No one, least of all Clemens, should have been surprised by the six-count indictment handed down by a federal grand jury Thursday. The seven-time Cy Young winner was charged with obstruction of Congress, making false statements and perjury for his testimony during a 2008 hearing on Capitol Hill.
Deny, deny, deny
And just as he denied the damning evidence in the Mitchell Report that February day -- raising his right hand and hurling himself into harm's way -- he's denying it now.
"I never took HGH or steroids," Clemens wrote on his Twitter account Thursday. "And I did not lie to Congress. I look forward to challenging the Governments accusations, and hope people will keep an open mind until trial. I appreciate all the support I have been getting. I am happy to finally have my day in court."

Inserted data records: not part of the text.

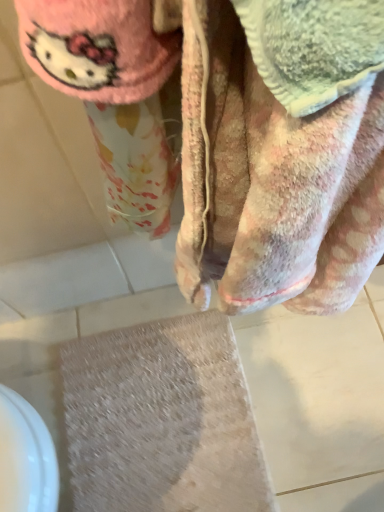 Question: Should I look upward or downward to see beige textured bath mat at lower center?

Choices:
 (A) up
 (B) down

Answer: (B) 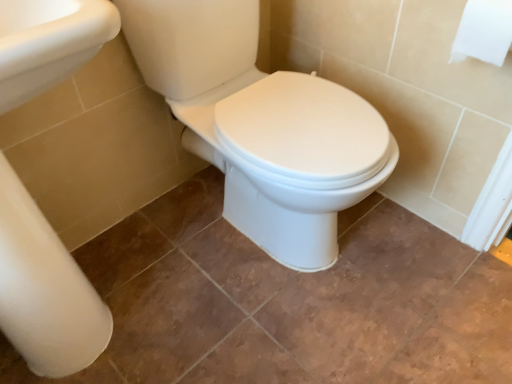 Question: Considering the relative positions of white glossy porcelain at center and white paper at upper right in the image provided, is white glossy porcelain at center to the left or to the right of white paper at upper right?

Choices:
 (A) left
 (B) right

Answer: (A)

Question: Based on their sizes in the image, would you say white glossy porcelain at center is bigger or smaller than white paper at upper right?

Choices:
 (A) big
 (B) small

Answer: (A)

Question: From the image's perspective, is white glossy porcelain at center positioned above or below white paper at upper right?

Choices:
 (A) below
 (B) above

Answer: (A)

Question: From the image's perspective, is white paper at upper right located above or below white glossy porcelain at center?

Choices:
 (A) below
 (B) above

Answer: (B)

Question: Is white paper at upper right inside or outside of white glossy porcelain at center?

Choices:
 (A) outside
 (B) inside

Answer: (A)

Question: Looking at their shapes, would you say white paper at upper right is wider or thinner than white glossy porcelain at center?

Choices:
 (A) thin
 (B) wide

Answer: (A)

Question: Relative to white glossy porcelain at center, is white paper at upper right in front or behind?

Choices:
 (A) front
 (B) behind

Answer: (B) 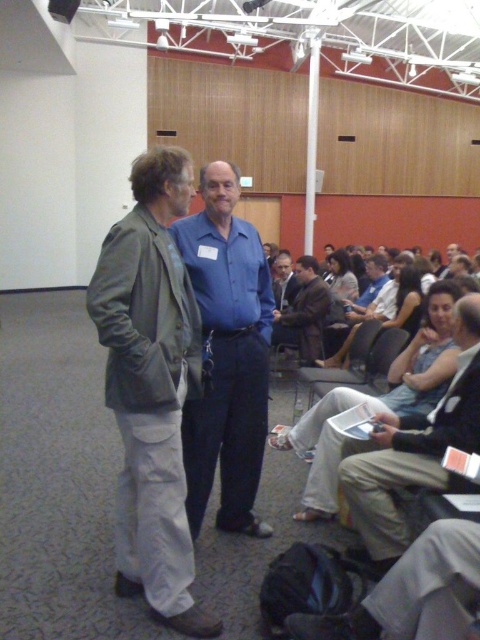 Based on the photo, is matte blue shirt at center thinner than light blue shirt at center?

Yes.

Does matte blue shirt at center appear on the left side of light blue shirt at center?

Correct, you'll find matte blue shirt at center to the left of light blue shirt at center.

Image resolution: width=480 pixels, height=640 pixels. What do you see at coordinates (284, 280) in the screenshot?
I see `matte blue shirt at center` at bounding box center [284, 280].

At what (x,y) coordinates should I click in order to perform the action: click on matte blue shirt at center. Please return your answer as a coordinate pair (x, y). This screenshot has width=480, height=640. Looking at the image, I should click on tap(284, 280).

Is blue smooth shirt at center closer to the viewer compared to matte blue shirt at center?

Yes, it is.

Based on the photo, is blue smooth shirt at center behind matte blue shirt at center?

No, it is not.

This screenshot has height=640, width=480. In order to click on blue smooth shirt at center in this screenshot , I will do `click(227, 355)`.

Does blue smooth shirt at center have a greater height compared to light blue shirt at center?

Correct, blue smooth shirt at center is much taller as light blue shirt at center.

Is point (230, 362) positioned behind point (334, 252)?

No.

Who is more forward, (252, 339) or (335, 252)?

Point (252, 339)

Identify the location of blue smooth shirt at center. (227, 355).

His high-priced legal team, led by Rusty Hardin, probably is happy, too, as those legal bills really will start to pile up now. Clemens, 48, faces up to 30 years in prison and $1.5 million in fines if convicted, though he'd probably serve fewer than two years under federal sentencing guidelines. But he wanted no part of a plea bargain, instead vowing to pitch his way out of another jam.
"Hopefully," Hardin said at a news conference Thursday in Houston, "we haven't reached a stage in this country where you have to admit to something you didn't do."
Apology would be nice
Hopefully, he's not being as disingenuous as he sounds. And who knows? Clemens just might be able to beat this rap.
But common sense suggests otherwise, just as it does with the notion Major League Baseball's steroid era was put to rest with that Mitchell Report. Names were named, but the list was exhaustively incomplete.
The apologies have been, too, frankly. Jose Canseco came clean so he could make money of the stories he knew about others who hadn't. Mark McGwire finally said he was sorry so he could go on with his life and return to the majors as a coach. Jason Giambi said he was "wrong for doing that stuff" but never really bothered to get any more specific than that, outside of his leaked grand jury testimony.
Still, a simple apology -- an acknowledgement of the crime against fair play in sport -- is enough for most fans to forgive, or at least forget.
Clemens could've followed that same path, of course. He could've said nothing or simply said, "I'm sorry" -- like his former friend Andy Pettitte, who might end up testifying against him -- and just let the past pass.
He wasn't subpoenaed by Congress, didn't have to testify and had every right to invoke his Fifth Amendment rights even when he did. But he shook off all the signs, reared back and threw smoke.